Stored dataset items

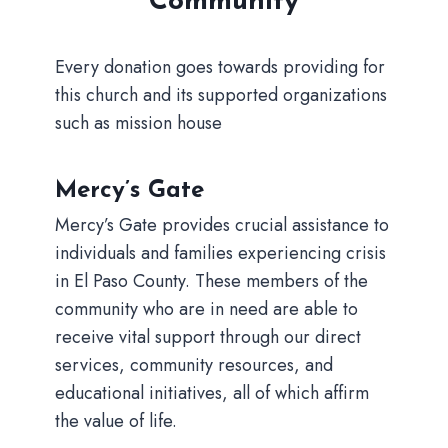
Community
Every donation goes towards providing for
this church and its supported organizations
such as mission house
Mercy’s Gate
Mercy’s Gate provides crucial assistance to
individuals and families experiencing crisis
in El Paso County. These members of the
community who are in need are able to
receive vital support through our direct
services, community resources, and
educational initiatives, all of which affirm
the value of life.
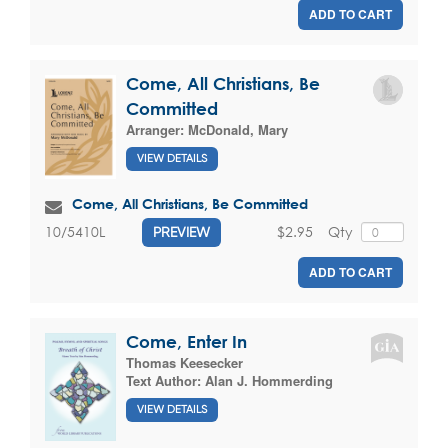
ADD TO CART
Come, All Christians, Be
Committed
Arranger:
McDonald, Mary
VIEW DETAILS
Come, All Christians, Be Committed
$2.95
Qty
10/5410L
PREVIEW
ADD TO CART
Come, Enter In
Thomas Keesecker
Text Author:
Alan J. Hommerding
VIEW DETAILS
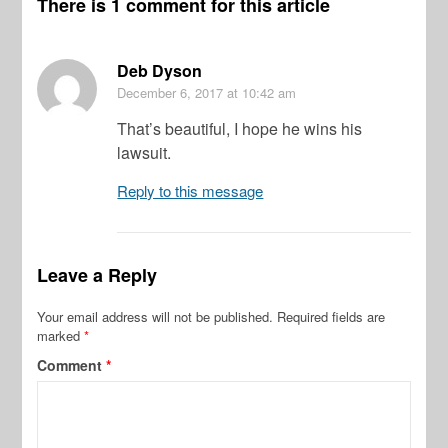
There is 1 comment for this article
Deb Dyson
December 6, 2017
at 10:42 am
That’s beautiful, I hope he wins his
lawsuit.
Reply to this message
Leave a Reply
Your email address will not be published.
Required fields are
marked
*
Comment
*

» Exercise aim:
Restate, exactly as they appear, the line with "such as mission house" and all the lines after it up to the end of the data above; images do not belong in the copy.

» Solution for this task:
such as mission house
Mercy’s Gate
Mercy’s Gate provides crucial assistance to
individuals and families experiencing crisis
in El Paso County. These members of the
community who are in need are able to
receive vital support through our direct
services, community resources, and
educational initiatives, all of which affirm
the value of life.
ADD TO CART
Come, All Christians, Be
Committed
Arranger:
McDonald, Mary
VIEW DETAILS
Come, All Christians, Be Committed
$2.95
Qty
10/5410L
PREVIEW
ADD TO CART
Come, Enter In
Thomas Keesecker
Text Author:
Alan J. Hommerding
VIEW DETAILS
There is 1 comment for this article
Deb Dyson
December 6, 2017
at 10:42 am
That’s beautiful, I hope he wins his
lawsuit.
Reply to this message
Leave a Reply
Your email address will not be published.
Required fields are
marked
*
Comment
*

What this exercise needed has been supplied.